Всё это очень плохо еще по одной причине…

Вчера на родительском собрании мать Ирки Орестовой села с моей мамой за одну парту и начала рассказывать, как ее соседи по квартире, евреи, хотели отравить ее сына. Мама молча пересела за другую парту. Та догадалась и говорит: «Ах, извините!»


20 января 53 г.

Сегодня шли из школы со Светкой Чеботаревой и встретили брата Наташки Авериной, Мишку. И он начал радостно рассказывать, как у них в 69-й школе избивают мальчишек-жидов.

В нашей школе такого нет. Любаша даже англичанку не уволила. Вообще, мы здесь за нашей директоршей как за каменной стеной, но это пока мы в школе, а потом? Скоро ведь в институт поступать. Куда меня возьмут только!

В те дни

…Со всех домов смотрели его портреты в траурном обрамлении. При одном взгляде на эти черные рамки и ленты — невозможно было удержать рыдания. Душу и тело сотрясала чудовищная непостижимость события.

Что теперь будет?! Как же мы будем — без него?! Без Сталина?!

Уроков, конечно, не было. Плачущие учителя ходили по коридорам и не делали нам замечаний. Какие замечания, когда случилось такое!

Я вошла в класс и рухнула на свою парту — вторую в среднем ряду, с моими именем и фамилией, выцарапанными бритвой на внутренней стороне откидной крышки. Хоть за что-то уцепиться в этом кораблекрушении!

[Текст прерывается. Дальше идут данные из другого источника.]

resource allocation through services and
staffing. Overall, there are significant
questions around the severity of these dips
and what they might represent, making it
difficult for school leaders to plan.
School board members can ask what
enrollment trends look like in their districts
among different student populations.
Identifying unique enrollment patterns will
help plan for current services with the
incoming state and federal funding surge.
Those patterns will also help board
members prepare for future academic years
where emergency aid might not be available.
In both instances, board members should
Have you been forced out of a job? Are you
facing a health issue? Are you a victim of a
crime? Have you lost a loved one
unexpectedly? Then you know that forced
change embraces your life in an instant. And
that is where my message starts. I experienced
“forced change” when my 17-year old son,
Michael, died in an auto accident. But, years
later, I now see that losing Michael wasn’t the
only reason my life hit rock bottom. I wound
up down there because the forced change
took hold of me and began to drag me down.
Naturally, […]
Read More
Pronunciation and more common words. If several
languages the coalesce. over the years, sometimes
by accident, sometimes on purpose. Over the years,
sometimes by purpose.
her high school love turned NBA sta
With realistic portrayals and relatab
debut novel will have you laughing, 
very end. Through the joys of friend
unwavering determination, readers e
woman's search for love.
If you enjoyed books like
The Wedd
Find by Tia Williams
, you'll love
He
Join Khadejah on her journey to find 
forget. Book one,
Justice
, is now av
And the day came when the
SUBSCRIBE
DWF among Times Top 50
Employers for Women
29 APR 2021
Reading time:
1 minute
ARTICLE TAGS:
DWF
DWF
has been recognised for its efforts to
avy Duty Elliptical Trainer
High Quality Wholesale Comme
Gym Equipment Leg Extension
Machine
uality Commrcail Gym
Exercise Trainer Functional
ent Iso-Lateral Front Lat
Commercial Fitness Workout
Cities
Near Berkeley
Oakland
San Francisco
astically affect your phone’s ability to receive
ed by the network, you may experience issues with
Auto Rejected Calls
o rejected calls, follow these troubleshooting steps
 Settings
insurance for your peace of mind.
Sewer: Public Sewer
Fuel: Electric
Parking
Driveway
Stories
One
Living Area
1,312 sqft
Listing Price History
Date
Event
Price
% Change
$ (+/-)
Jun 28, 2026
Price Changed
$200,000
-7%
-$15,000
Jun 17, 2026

Всех созвали на траурную линейку.

Мы выстроились на втором этаже в две шеренги — восьмые, девятые и десятые. Шеренги колыхались от рыданий. У стены стояли заплаканные, не похожие на себя учителя. Над их головами висели портреты писателей-классиков с такими лицами, словно и они разделяли нашу скорбь. В глазах Чернышевского застыл вопрос: «Что делать?»

Вперед вышел историк Анатолий Данилович. Он был в военной форме, на груди — ордена и медали.

— Товарищи! — произнес он.

Линейка ответила дружным воем.

— Тихо! — скомандовал Анатолий. — Приказываю успокоиться! Смирно!

Окрик подействовал. Стало тихо, если не считать отдельных непроизвольных всхлипов.

Анатолий заговорил о том, что в эти трагические дни наша главная задача — не распускаться, не раскисать, не дать пессимизму взять над собой верх, а наоборот, собраться с силами, взять себя в руки, относиться к себе и к другим с повышенной требовательностью и бдительностью. Ибо затаившиеся враги именно теперь поднимут головы, постараются воспользоваться нашей растерянностью.

По мере того как он говорил, линейка подтягивалась, выпрямлялась. Жесткие, мобилизующие слова учителя, фронтовика, коммуниста приносили облегчение своей ясно поставленной целью, вселяли уверенность, что жизнь еще не кончена, впереди — борьба с врагами, но им нас не сломить!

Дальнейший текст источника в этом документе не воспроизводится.